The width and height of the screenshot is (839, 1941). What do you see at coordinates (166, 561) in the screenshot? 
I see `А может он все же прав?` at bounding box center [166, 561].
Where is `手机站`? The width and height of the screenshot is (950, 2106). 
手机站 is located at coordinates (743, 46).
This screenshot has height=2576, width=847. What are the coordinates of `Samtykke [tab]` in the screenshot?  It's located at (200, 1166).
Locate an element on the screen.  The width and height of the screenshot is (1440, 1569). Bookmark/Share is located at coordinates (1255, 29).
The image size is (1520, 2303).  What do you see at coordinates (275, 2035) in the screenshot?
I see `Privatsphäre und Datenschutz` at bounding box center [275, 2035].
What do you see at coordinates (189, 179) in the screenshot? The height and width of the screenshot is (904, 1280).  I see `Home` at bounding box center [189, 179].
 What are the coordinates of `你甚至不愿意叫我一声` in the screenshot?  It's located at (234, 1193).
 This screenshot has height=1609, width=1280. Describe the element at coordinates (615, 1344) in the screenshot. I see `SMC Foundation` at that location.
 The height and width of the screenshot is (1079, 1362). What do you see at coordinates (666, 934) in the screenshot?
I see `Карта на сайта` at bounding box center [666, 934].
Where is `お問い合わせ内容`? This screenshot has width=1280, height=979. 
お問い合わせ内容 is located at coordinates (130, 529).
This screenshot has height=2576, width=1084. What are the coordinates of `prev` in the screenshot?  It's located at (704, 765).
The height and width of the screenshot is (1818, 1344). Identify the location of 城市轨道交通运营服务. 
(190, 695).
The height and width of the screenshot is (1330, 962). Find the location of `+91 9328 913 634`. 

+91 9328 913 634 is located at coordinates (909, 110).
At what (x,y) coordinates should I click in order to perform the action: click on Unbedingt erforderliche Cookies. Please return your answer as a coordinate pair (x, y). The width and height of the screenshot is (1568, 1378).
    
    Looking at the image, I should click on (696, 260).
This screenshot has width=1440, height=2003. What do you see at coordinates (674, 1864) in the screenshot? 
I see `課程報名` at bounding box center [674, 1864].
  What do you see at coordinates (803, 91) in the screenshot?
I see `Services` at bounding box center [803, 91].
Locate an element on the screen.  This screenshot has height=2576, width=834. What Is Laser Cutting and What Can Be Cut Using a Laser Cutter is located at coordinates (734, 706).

**WHAT THIS TASK INVOLVES:** Copy the records above exactly as written.

**RESPONSE:**
The width and height of the screenshot is (839, 1941). What do you see at coordinates (166, 561) in the screenshot? 
I see `А может он все же прав?` at bounding box center [166, 561].
Where is `手机站`? The width and height of the screenshot is (950, 2106). 
手机站 is located at coordinates (743, 46).
This screenshot has height=2576, width=847. What are the coordinates of `Samtykke [tab]` in the screenshot?  It's located at (200, 1166).
Locate an element on the screen.  The width and height of the screenshot is (1440, 1569). Bookmark/Share is located at coordinates (1255, 29).
The image size is (1520, 2303).  What do you see at coordinates (275, 2035) in the screenshot?
I see `Privatsphäre und Datenschutz` at bounding box center [275, 2035].
What do you see at coordinates (189, 179) in the screenshot? The height and width of the screenshot is (904, 1280).  I see `Home` at bounding box center [189, 179].
 What are the coordinates of `你甚至不愿意叫我一声` in the screenshot?  It's located at (234, 1193).
 This screenshot has height=1609, width=1280. Describe the element at coordinates (615, 1344) in the screenshot. I see `SMC Foundation` at that location.
 The height and width of the screenshot is (1079, 1362). What do you see at coordinates (666, 934) in the screenshot?
I see `Карта на сайта` at bounding box center [666, 934].
Where is `お問い合わせ内容`? This screenshot has width=1280, height=979. 
お問い合わせ内容 is located at coordinates (130, 529).
This screenshot has height=2576, width=1084. What are the coordinates of `prev` in the screenshot?  It's located at (704, 765).
The height and width of the screenshot is (1818, 1344). Identify the location of 城市轨道交通运营服务. 
(190, 695).
The height and width of the screenshot is (1330, 962). Find the location of `+91 9328 913 634`. 

+91 9328 913 634 is located at coordinates (909, 110).
At what (x,y) coordinates should I click in order to perform the action: click on Unbedingt erforderliche Cookies. Please return your answer as a coordinate pair (x, y). The width and height of the screenshot is (1568, 1378).
    
    Looking at the image, I should click on (696, 260).
This screenshot has width=1440, height=2003. What do you see at coordinates (674, 1864) in the screenshot? 
I see `課程報名` at bounding box center [674, 1864].
  What do you see at coordinates (803, 91) in the screenshot?
I see `Services` at bounding box center [803, 91].
Locate an element on the screen.  This screenshot has height=2576, width=834. What Is Laser Cutting and What Can Be Cut Using a Laser Cutter is located at coordinates (734, 706).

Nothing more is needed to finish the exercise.